В эпоху, когда страна находится в процессе “поиска идеального национализма”, отражающего ее трансформацию от Homo Soveticus к Homo Patrioticus, исследования эволюции этничности и расизма в России приобретают все большую актуальность. Рост националистических настроений в российском обществе есть причина и следствие серьезных общественных трансформаций последних 25 лет. Конструирование “Другого”, начавшееся после геополитического распада советского пространства – что большинством российского общества воспринимается как травма и катастрофа (Pp. 136, 158), потребовавшая отказа от ассоциации себя с “великим проектом социализма и современности” (P. 25), – способствовало повышению значимости этнических маркеров инаковости (P. 163ff). Это, несомненно, есть признак слабости общества и его неспособности противостоять растущему влиянию государства, ведь “категории расы, этничности и нации имеют особое значение в [End Page 481] контексте формирования силы и власти государства”.1

Книга состоит из семи глав; представленное в них обсуждение разных аспектов темы завершается подведением итогов в последней, восьмой, части исследования. Первая, вводная, глава суммирует исследования о глобальном расизме и расизме в России, преимущественно за последние 20-25 лет. Вторая глава дает представление о том, как дискурс расизма конфигурировался в политико-правовом поле имперской и советской России, преломляясь в социальных практиках индивидов и самоотождествлении по линиям “свой – чужой”, “мы – они” и даже “папа турок, мама грек, а я русский человек” (P. 33). Третья глава “Раса, расология и расизм. Новая теоретическая рамка исследований” обозревает расовые теории, которые “пытаются говорить языком науки, а не мифов” (P. 73). Четвертая глава делает попытку анализа идеи расы и расизма в академических исследованиях, которые, по мнению автора, отличаются от аналогичных работ как западных ученых, так и представителей постколониального “Третьего мира” (P. 79). Особое внимание здесь уделено обзору работ Алек сандра Зиновьева, покинувшего СССР в 1978 г. и ставшего одним из самых именитых социальных мыслителей диссидентского толка. Также автор рассматривает работы бывшего эксперта фонда Горбачева Валерия Соловьева и современного российского “расолога” Владимира Авдеева (Pp. 81-97). Пятая глава посвящена анализу популярности антииммигрантских настроений на площадях Москвы и их национально-расовой подоплеке. Шестая глава рассказывает о видоизменяющихся формах экономического неравенства и этнических маркерах, их порождающих. Седьмая глава посвящена геополитике расизма и процессу строительства нации после развала СССР в России.

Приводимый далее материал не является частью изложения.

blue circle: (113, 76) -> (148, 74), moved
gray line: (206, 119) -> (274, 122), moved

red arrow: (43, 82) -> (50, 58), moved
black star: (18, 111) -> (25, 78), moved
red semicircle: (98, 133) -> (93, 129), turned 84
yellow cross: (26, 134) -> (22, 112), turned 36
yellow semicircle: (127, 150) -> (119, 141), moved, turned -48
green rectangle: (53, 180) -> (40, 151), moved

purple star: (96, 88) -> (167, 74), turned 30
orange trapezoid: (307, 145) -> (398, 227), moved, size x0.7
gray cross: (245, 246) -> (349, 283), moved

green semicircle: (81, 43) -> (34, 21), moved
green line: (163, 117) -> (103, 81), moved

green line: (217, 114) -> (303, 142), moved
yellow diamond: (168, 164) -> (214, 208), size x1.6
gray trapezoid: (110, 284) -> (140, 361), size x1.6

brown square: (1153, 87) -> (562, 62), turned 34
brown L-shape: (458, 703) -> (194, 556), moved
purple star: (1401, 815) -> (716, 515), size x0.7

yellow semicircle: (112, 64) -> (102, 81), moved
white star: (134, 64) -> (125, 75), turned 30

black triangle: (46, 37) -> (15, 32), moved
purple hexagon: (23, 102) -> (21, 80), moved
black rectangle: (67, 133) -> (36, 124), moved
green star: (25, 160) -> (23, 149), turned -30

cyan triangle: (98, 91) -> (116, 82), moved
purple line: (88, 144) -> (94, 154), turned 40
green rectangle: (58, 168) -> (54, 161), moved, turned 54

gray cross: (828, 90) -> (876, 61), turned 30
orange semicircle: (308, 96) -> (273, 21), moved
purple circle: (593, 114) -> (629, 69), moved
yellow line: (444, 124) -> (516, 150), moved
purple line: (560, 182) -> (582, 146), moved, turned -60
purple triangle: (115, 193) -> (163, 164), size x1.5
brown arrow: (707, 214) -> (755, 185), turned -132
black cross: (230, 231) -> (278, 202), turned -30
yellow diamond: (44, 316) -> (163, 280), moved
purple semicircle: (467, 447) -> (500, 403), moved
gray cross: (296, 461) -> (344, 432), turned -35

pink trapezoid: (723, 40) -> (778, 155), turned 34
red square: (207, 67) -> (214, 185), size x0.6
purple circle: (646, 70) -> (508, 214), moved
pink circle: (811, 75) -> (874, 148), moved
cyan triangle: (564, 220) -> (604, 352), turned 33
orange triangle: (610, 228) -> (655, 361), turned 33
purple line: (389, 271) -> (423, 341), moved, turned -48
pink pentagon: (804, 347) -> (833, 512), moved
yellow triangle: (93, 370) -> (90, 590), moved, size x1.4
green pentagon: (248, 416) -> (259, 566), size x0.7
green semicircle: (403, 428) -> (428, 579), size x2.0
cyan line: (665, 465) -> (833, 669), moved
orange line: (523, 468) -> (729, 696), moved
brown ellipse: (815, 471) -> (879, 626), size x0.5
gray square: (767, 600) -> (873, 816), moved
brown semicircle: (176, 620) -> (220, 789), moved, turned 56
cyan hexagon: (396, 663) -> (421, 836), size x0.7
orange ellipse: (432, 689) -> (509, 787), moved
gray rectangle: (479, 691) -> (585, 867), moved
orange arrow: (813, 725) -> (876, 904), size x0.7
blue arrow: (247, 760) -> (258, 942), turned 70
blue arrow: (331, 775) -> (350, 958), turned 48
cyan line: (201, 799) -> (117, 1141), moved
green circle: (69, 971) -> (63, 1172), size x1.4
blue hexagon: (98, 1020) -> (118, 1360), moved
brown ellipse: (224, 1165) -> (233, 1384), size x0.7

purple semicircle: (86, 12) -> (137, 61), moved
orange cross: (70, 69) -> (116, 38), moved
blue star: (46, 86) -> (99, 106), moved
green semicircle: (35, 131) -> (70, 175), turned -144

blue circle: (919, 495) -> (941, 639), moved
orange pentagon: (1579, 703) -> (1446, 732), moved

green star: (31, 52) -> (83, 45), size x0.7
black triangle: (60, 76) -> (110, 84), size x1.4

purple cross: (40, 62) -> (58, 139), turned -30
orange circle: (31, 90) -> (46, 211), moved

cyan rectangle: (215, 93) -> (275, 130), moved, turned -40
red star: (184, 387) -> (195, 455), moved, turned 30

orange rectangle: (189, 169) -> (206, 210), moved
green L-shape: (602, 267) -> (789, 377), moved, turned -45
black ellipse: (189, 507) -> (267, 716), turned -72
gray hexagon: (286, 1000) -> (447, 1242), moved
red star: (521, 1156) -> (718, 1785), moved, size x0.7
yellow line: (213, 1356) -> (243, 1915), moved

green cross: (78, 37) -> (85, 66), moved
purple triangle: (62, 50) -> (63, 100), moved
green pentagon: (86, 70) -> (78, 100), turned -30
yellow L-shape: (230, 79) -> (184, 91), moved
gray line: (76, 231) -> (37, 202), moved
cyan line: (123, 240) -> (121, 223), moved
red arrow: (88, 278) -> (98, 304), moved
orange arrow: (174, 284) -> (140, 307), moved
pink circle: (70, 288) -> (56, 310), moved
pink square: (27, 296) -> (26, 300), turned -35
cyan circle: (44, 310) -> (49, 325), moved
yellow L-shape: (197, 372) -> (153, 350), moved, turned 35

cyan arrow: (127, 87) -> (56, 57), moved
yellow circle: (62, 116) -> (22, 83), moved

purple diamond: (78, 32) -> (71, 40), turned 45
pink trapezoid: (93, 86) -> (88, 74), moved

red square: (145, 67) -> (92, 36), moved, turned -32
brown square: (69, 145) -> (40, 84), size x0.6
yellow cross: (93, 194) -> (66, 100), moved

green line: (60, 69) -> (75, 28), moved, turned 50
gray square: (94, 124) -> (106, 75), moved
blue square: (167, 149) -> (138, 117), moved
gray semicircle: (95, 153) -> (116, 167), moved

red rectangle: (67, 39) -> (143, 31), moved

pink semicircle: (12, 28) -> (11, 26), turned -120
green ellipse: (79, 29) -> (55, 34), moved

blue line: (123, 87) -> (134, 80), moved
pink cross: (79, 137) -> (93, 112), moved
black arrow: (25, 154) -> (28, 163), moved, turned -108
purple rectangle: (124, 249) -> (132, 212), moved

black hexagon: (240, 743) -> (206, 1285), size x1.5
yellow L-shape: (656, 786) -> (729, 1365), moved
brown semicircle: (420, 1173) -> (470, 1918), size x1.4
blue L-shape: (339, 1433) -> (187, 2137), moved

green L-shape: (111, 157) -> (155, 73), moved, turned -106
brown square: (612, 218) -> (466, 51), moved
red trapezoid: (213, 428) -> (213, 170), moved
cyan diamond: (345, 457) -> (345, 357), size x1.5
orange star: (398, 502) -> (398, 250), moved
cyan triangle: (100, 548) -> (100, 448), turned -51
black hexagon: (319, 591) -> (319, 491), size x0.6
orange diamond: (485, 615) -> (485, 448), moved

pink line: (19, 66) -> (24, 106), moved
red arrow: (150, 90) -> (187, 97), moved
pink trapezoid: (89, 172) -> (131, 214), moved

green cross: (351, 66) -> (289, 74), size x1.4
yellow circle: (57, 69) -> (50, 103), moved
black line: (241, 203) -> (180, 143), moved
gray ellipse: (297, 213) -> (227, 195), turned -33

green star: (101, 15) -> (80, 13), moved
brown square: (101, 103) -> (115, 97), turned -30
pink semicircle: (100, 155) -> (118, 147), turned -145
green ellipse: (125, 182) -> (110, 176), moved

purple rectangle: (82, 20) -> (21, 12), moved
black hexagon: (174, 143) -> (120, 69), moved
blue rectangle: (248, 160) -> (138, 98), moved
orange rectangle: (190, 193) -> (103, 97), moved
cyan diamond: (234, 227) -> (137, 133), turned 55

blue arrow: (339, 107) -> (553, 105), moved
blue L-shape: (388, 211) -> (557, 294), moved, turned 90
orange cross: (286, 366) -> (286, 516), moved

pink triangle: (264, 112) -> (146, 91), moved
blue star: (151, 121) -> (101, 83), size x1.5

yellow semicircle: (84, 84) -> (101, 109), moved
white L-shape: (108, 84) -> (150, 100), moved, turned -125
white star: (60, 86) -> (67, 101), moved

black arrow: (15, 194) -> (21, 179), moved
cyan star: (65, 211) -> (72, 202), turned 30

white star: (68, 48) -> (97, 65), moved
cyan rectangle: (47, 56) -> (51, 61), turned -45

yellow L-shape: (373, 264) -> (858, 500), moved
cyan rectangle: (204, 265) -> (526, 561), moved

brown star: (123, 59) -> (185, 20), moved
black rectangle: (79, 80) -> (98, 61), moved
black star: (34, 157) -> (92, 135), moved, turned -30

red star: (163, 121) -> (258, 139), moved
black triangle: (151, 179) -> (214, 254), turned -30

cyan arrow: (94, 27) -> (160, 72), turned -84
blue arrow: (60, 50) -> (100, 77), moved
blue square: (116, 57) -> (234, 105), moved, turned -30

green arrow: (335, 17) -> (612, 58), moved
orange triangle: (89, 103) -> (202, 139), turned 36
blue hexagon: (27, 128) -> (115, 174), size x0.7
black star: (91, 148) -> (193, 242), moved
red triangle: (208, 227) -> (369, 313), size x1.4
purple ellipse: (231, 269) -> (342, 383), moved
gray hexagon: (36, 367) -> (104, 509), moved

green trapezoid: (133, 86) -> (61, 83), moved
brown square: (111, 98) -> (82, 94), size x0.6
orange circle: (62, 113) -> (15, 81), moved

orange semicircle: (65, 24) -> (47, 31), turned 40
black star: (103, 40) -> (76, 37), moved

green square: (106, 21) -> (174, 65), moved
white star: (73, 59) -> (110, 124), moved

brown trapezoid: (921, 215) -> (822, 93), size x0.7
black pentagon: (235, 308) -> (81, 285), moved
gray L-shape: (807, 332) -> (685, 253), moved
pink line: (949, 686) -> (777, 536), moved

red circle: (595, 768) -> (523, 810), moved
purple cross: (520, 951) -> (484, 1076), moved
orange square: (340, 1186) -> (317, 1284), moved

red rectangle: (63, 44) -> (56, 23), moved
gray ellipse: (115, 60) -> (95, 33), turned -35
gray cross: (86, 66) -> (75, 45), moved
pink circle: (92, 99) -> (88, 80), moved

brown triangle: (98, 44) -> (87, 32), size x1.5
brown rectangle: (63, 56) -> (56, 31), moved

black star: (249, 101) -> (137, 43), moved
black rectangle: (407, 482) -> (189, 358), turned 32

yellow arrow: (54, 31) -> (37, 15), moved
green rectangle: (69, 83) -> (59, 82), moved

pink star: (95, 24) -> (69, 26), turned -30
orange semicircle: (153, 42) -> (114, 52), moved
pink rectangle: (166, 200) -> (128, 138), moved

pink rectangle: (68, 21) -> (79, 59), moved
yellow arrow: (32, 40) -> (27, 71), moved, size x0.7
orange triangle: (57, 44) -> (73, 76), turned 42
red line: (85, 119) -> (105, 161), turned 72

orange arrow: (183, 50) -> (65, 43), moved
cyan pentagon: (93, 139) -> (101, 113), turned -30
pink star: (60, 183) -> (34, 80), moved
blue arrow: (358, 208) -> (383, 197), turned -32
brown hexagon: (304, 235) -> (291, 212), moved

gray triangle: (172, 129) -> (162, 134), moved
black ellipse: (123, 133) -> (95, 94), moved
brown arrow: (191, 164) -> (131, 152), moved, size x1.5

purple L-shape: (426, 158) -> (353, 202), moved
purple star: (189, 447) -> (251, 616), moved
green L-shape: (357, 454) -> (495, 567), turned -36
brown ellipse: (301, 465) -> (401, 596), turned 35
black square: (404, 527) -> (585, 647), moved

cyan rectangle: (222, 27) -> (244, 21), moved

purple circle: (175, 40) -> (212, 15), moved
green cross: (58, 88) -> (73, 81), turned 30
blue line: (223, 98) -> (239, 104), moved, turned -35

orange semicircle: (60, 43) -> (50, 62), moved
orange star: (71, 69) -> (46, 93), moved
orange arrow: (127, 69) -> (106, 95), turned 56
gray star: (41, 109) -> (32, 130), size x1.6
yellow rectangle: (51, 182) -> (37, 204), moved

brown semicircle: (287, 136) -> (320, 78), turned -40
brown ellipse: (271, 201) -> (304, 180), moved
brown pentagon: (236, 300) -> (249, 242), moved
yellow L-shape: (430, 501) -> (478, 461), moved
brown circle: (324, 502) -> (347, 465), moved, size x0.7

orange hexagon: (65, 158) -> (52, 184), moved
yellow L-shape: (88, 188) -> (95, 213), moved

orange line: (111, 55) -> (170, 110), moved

В книге есть несколько центральных моментов, на которые читателям стоит обратить внимание.

Семантическое оформление

исследований расологии По мнению автора, расология и расисткая составляющая в поиске и оправдании “великой русскости”, а равно в ее противопоставлении другим народам (P. 13) никогда не были предметом глубоких теоретических академических исследований на русском [End Page 482] языке (Pp. 184-185). Эта точка зрения явно не учитывает работы последнего времени по истории расовой науки в России и раннем СССР.2 Автор считает, что в русскоязычном контексте “раса” традиционно понимается либо “как определенная географическая общность населения” (Pp. 171, 184), либо “как концепция, обслуживающая эволюцию прошлого” (Pp. 164-166, 184). При этом расология как наука предполагает осмысление семантики “расы” в связи с “идеей нации, получившей свое развитие в конкретных общественных обстоятельствах” (P. 72). Игнорирование этого, по мнению Захарова, отличает русскоязычную социальную науку от западной, которая глубоко, разносторонне и концептуально подходит к изучению феномена этничности, расизма и национализма. Причины он видит в специфике как академического знания, так и самого русского языка, “богатство и разнообразие которого не предоставляет лингвистических форм для научного, недискриминационного понимания этого дискурса” (Pp. 6, 71, 79, 165).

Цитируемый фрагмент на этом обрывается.